Jean-Claude Trichet appelle les Etats de la zone euro à développer le fonds de stabilité si nécessaire, qualitativement et quantitativement.

Les Etats de la zone euro et les autorités européennes doivent augmenter la taille du Fonds de stabilité financière si les conditions l'exigent, a déclaré vendredi le président de la Banque centrale européenne (BCE) Jean-Claude Trichet, appelant à une réponse à la mesure des défis.

"Nous encourageons les Etats à aller aussi loin que possible pour être à la mesure des défis", a-t-il dit lors d'une conférence de presse organisée par l'European american press club à Paris, mentionnant les politiques budgétaires nationales, les réformes structurelles nationales ainsi que le Fonds de stabilité.
Le Fonds européen de stabilité financière (FESF) a été créé après la crise grecque du printemps dernier et doit également servir à financer une partie du plan d'aide à l'Irlande, actuellement en négociations.

Sa capacité de prêt a pour l'instant été fixée à 440 milliards d'euros.

"Il est très important d'être aussi efficace que possible, également quand il est question de quantité", a expliqué Trichet, en réponse à une question sur la nécessité ou non d'augmenter ce fonds. "C'est vrai dans tous les domaines, je dirais aussi bien sur le plan quantitatif que qualitatif", a-t-il ajouté.

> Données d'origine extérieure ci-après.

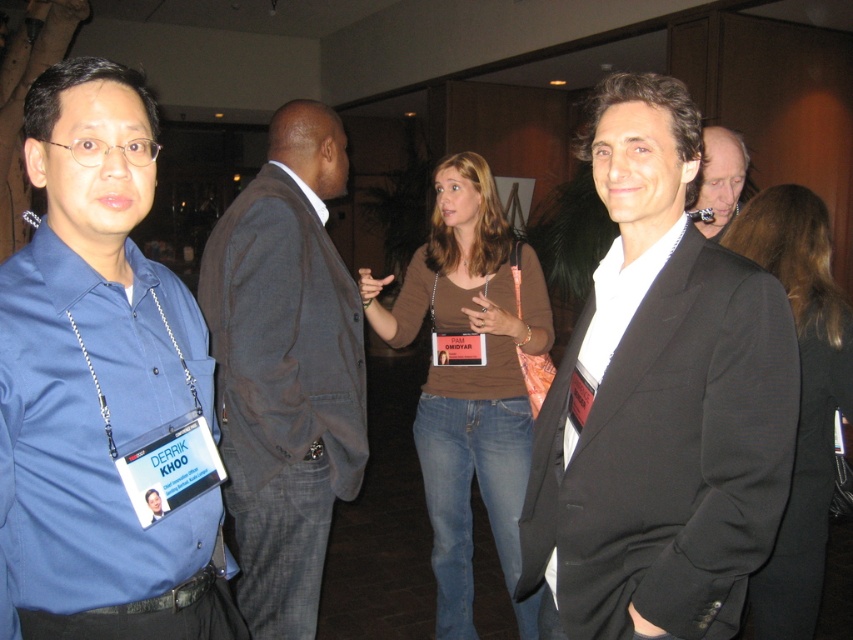 Can you confirm if black satin suit at right is shorter than matte blue shirt at left?

No.

Which of these two, black satin suit at right or matte blue shirt at left, stands shorter?

matte blue shirt at left

Which is in front, point (660, 257) or point (103, 433)?

Point (103, 433) is more forward.

I want to click on black satin suit at right, so pos(659,403).

Does dark brown suit at center have a lesser width compared to smooth gray suit at right?

In fact, dark brown suit at center might be wider than smooth gray suit at right.

Which is more to the left, dark brown suit at center or smooth gray suit at right?

dark brown suit at center is more to the left.

Which is in front, point (289, 403) or point (701, 182)?

Point (289, 403) is in front.

Locate an element on the screen. dark brown suit at center is located at coordinates (285, 369).

Is dark brown suit at center bigger than brown cotton shirt at center?

No, dark brown suit at center is not bigger than brown cotton shirt at center.

Does dark brown suit at center have a lesser width compared to brown cotton shirt at center?

Yes.

Which is behind, point (215, 401) or point (518, 392)?

Positioned behind is point (518, 392).

Where is `dark brown suit at center`? The height and width of the screenshot is (640, 853). dark brown suit at center is located at coordinates (285, 369). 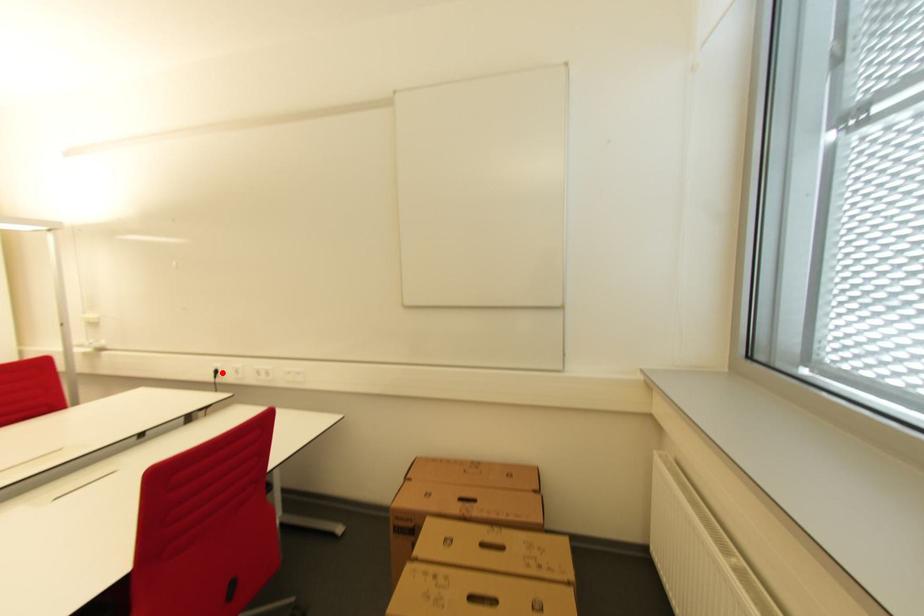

La semaine dernière, le président de la banque centrale allemande, Axel Weber, qui est également membre du conseil des gouverneurs de la BCE, avait déjà estimé que le plan d'aide devrait être suffisant, mais que s'il ne l'était pas il faudrait alors l'augmenter. Cette idée a été rejetée par plusieurs responsables européens depuis, mais l'hypothèse demeure.

 

Et le fonds de secours?

Autre idée sur la table: la mise à disposition de moyens plus importants pour le futur Fonds de secours permanent, destiné à remplacer le dispositif actuel à partir de la mi-2013.

Les dirigeants européens, doivent discuter des contours précis de ce futur mécanisme lors d'un sommet le 16 décembre.

L'annonce dimanche d'un plan d'aide de 85 milliards d'euros pour l'Irlande et la présentation des contours du futur Fonds de secours permanent de la zone euro après 2013 n'ont pas réussi à vraiment apaiser les marchés, inquiets de l'ampleur de la dette publique dans plusieurs Etats.